**Exercise objective**
Could you restate the entries below word for word and leave out the pictures?

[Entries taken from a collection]
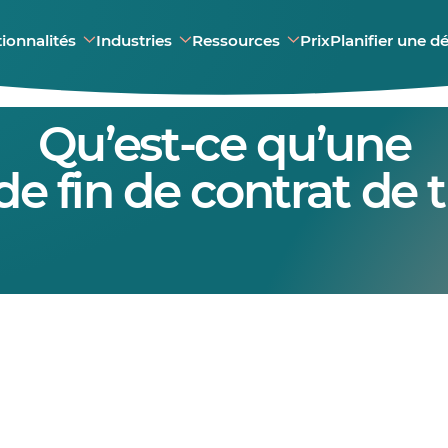
ionnalités
Industries
Ressources
Prix
Planifier une 
Qu’est-ce qu’une
 de fin de contrat de t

**Solution to the problem**
ionnalités
Industries
Ressources
Prix
Planifier une 
Qu’est-ce qu’une
 de fin de contrat de t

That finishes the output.